(Requirement) The task calls for the line containing "Prospecting Tool Is Better?" and all later lines, through the end of the entries below, to be set down exactly and without pictures.

(Given records)
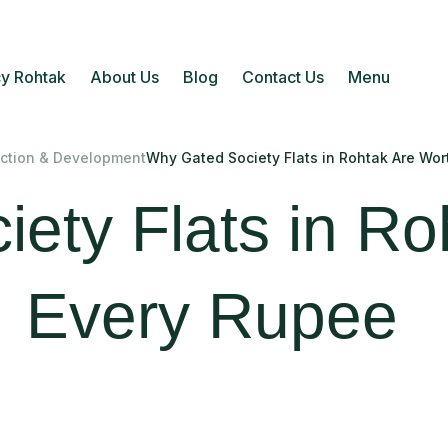
y Rohtak
About Us
Blog
Contact Us
Menu
ction & Development
Why Gated Society Flats in Rohtak Are Wor
ety Flats in Ro
Every Rupee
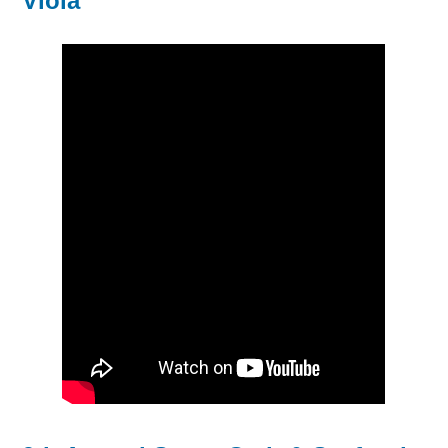
Viola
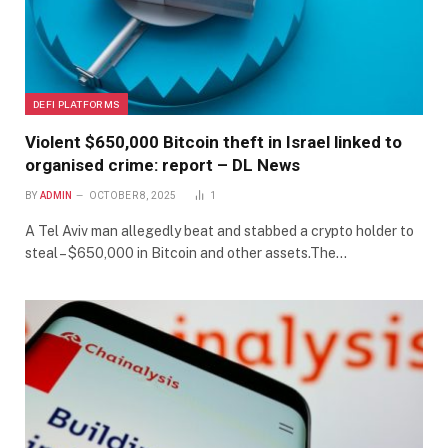
DEFI PLATFORMS
Violent $650,000 Bitcoin theft in Israel linked to
organised crime: report – DL News
BY
ADMIN
OCTOBER 8, 2025
1
A Tel Aviv man allegedly beat and stabbed a crypto holder to
steal – $650,000 in Bitcoin and other assets.The…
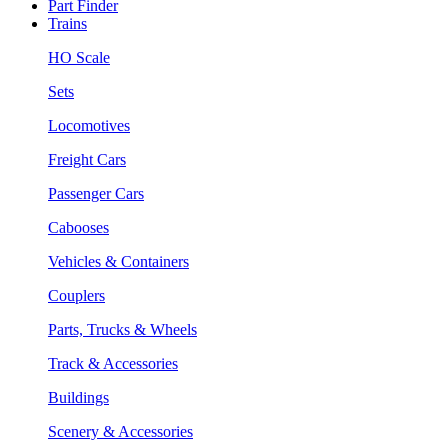
Part Finder
Trains
HO Scale
Sets
Locomotives
Freight Cars
Passenger Cars
Cabooses
Vehicles & Containers
Couplers
Parts, Trucks & Wheels
Track & Accessories
Buildings
Scenery & Accessories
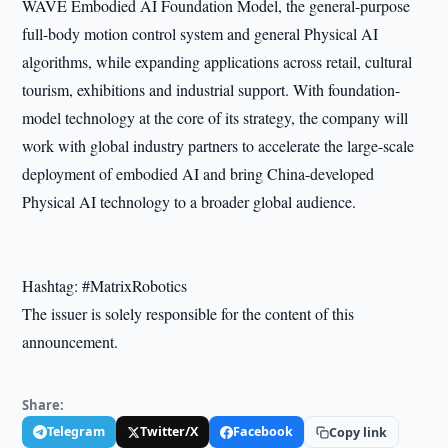
WAVE Embodied AI Foundation Model, the general-purpose
full-body motion control system and general Physical AI
algorithms, while expanding applications across retail, cultural
tourism, exhibitions and industrial support. With foundation-
model technology at the core of its strategy, the company will
work with global industry partners to accelerate the large-scale
deployment of embodied AI and bring China-developed
Physical AI technology to a broader global audience.
Hashtag: #MatrixRobotics
The issuer is solely responsible for the content of this
announcement.
Share:
Telegram
Twitter/X
Facebook
Copy link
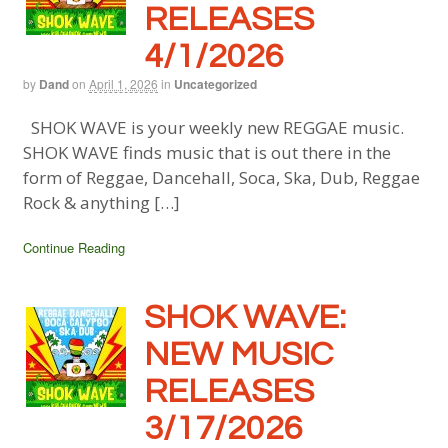
RELEASES
4/1/2026
by
Dand
on
April 1, 2026
in
Uncategorized
SHOK WAVE is your weekly new REGGAE music.
SHOK WAVE finds music that is out there in the
form of Reggae, Dancehall, Soca, Ska, Dub, Reggae
Rock & anything […]
Continue Reading
SHOK WAVE:
NEW MUSIC
RELEASES
3/17/2026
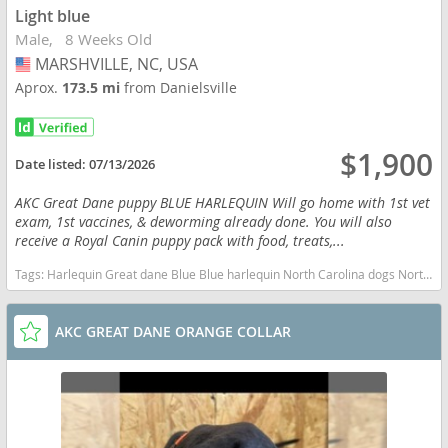
Light blue
Male
8 Weeks Old
MARSHVILLE, NC, USA
USA
Aprox.
173.5 mi
from Danielsville
$1,900
Date listed:
07/13/2026
AKC Great Dane puppy BLUE HARLEQUIN Will go home with 1st vet
exam, 1st vaccines, & deworming already done. You will also
receive a Royal Canin puppy pack with food, treats,...
Tags:
Harlequin Great dane Blue Blue harlequin North Carolina dogs North Carolina puppy(s) Great Dane North Carolina good with kids dog breed low shedding dog breed
AKC GREAT DANE ORANGE COLLAR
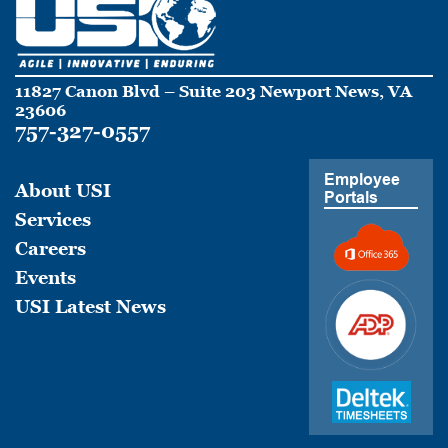
11827 Canon Blvd – Suite 203 Newport News, VA
23606
757-327-0557
Employee
About USI
Portals
Services
Careers
Events
USI Latest News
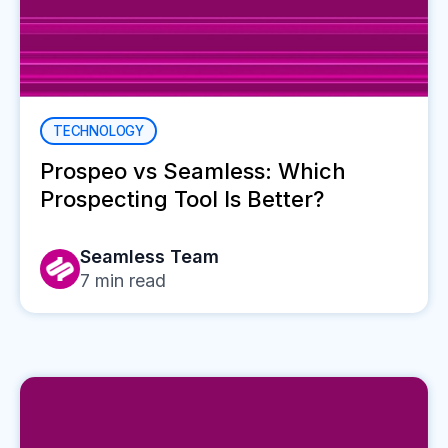
TECHNOLOGY
Prospeo vs Seamless: Which
Prospecting Tool Is Better?
Seamless Team
7
min read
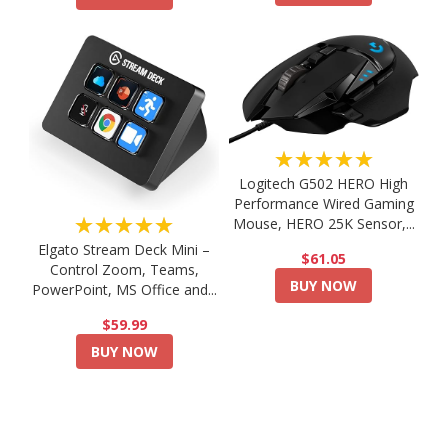
★★★★★
Logitech G502 HERO High
Performance Wired Gaming
★★★★★
Mouse, HERO 25K Sensor,...
Elgato Stream Deck Mini –
$61.05
Control Zoom, Teams,
BUY NOW
PowerPoint, MS Office and...
$59.99
BUY NOW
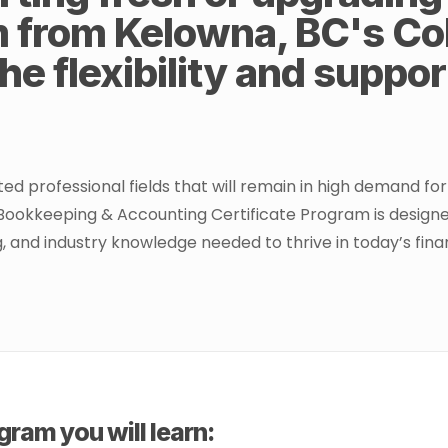
m from Kelowna, BC's Col
he flexibility and suppo
professional fields that will remain in high demand for t
Bookkeeping & Accounting Certificate Program is designed 
ing, and industry knowledge needed to thrive in today’s fin
ram you will learn:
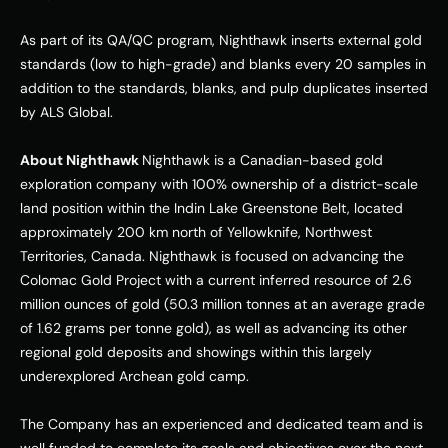
As part of its QA/QC program, Nighthawk inserts external gold 
standards (low to high-grade) and blanks every 20 samples in 
addition to the standards, blanks, and pulp duplicates inserted 
by ALS Global. 
About Nighthawk 
Nighthawk is a Canadian-based gold 
exploration company with 100% ownership of a district-scale 
land position within the Indin Lake Greenstone Belt, located 
approximately 200 km north of Yellowknife, 
Northwest 
Territories, Canada
. Nighthawk is focused on advancing the 
Colomac Gold Project with a current inferred resource of 2.6 
million ounces of gold (50.3 million tonnes at an average grade 
of 1.62 grams per tonne gold), as well as advancing its other 
regional gold deposits and showings within this largely 
underexplored Archean gold camp. 
The Company has an experienced and dedicated team and is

(Your solution)
Prospecting Tool Is Better?
Seamless Team
7
min read
★★★★★
Logitech G502 HERO High
Performance Wired Gaming
★★★★★
Mouse, HERO 25K Sensor,...
Elgato Stream Deck Mini –
$61.05
Control Zoom, Teams,
BUY NOW
PowerPoint, MS Office and...
$59.99
BUY NOW
m from Kelowna, BC's Col
he flexibility and suppo
professional fields that will remain in high demand for t
Bookkeeping & Accounting Certificate Program is designed 
ing, and industry knowledge needed to thrive in today’s fin
ram you will learn:
As part of its QA/QC program, Nighthawk inserts external gold 
standards (low to high-grade) and blanks every 20 samples in 
addition to the standards, blanks, and pulp duplicates inserted 
by ALS Global. 
About Nighthawk 
Nighthawk is a Canadian-based gold 
exploration company with 100% ownership of a district-scale 
land position within the Indin Lake Greenstone Belt, located 
approximately 200 km north of Yellowknife, 
Northwest 
Territories, Canada
. Nighthawk is focused on advancing the 
Colomac Gold Project with a current inferred resource of 2.6 
million ounces of gold (50.3 million tonnes at an average grade 
of 1.62 grams per tonne gold), as well as advancing its other 
regional gold deposits and showings within this largely 
underexplored Archean gold camp. 
The Company has an experienced and dedicated team and is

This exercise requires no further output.